The Pavillon court’s analysis offers rough benchmarks that a county should use to determine when a hospital is charitable for purposes of G.S. 105-278.8. Does it mean that the amount of free care provided must always be at least 40% of paid care? No, but the Pavillon opinion does suggest that the amount of free care must be substantial. I can’t say exactly where the threshold lies, but a figure well below the 40% approved by the Pavillon court should not be sufficient for the exemption.
The test should be even more stringent for charitable contributions, because the court’s reasoning implies that if a hospital could operate without charitable contributions then it could not qualify as for the charitable exemption. The percentage of charitable contributions doesn’t need to be over 25% as it was for Pavillon, but it needs to be close.
The other three factors listed by the court are also important. How does the taxpayer’s rates compare with those charged by similar medical facilities? Are patients ever rejected due to inability to pay? Does the taxpayer provide other benefits to the community besides its free/reduced care?

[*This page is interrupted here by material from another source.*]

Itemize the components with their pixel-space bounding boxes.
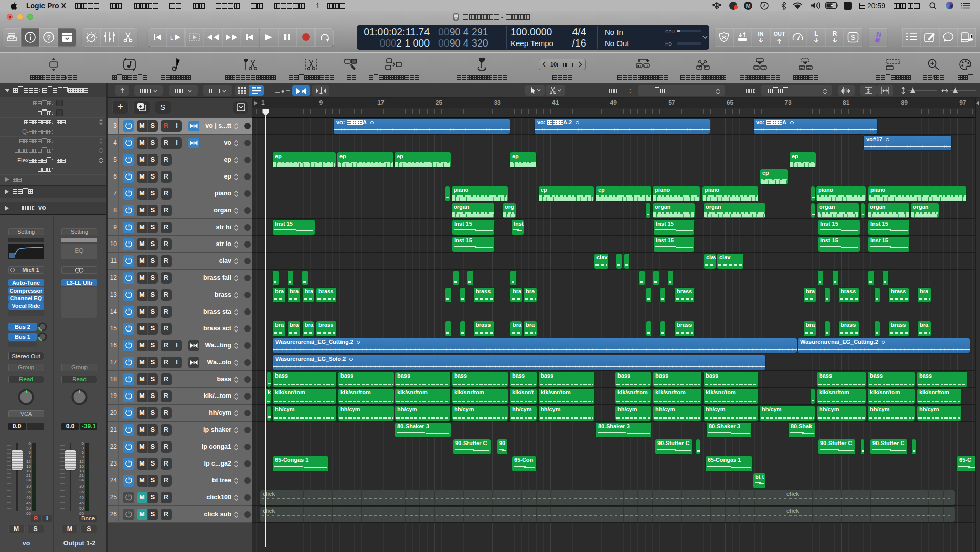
- svg-text:L: L: [170, 35, 173, 41]
- svg-text:S: S: [851, 34, 856, 41]
- svg-text:+: +: [139, 103, 142, 109]
- svg-text:?: ?: [47, 34, 50, 41]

While the Pavillon case does not create specific bright-line rules for when a hospital is charitable, it gives us much more guidance than does the text of G.S. 105-278.8 or the one previous case to interpret that statute. County tax officials would be wise to use the Pavillon opinion to develop the questions they ask of taxpayers seeking the charitable hospital exemption. If a taxpayer cannot meet standards similar to those created by the Pavillon court, then the taxpayer should not receive the charitable hospital exemption.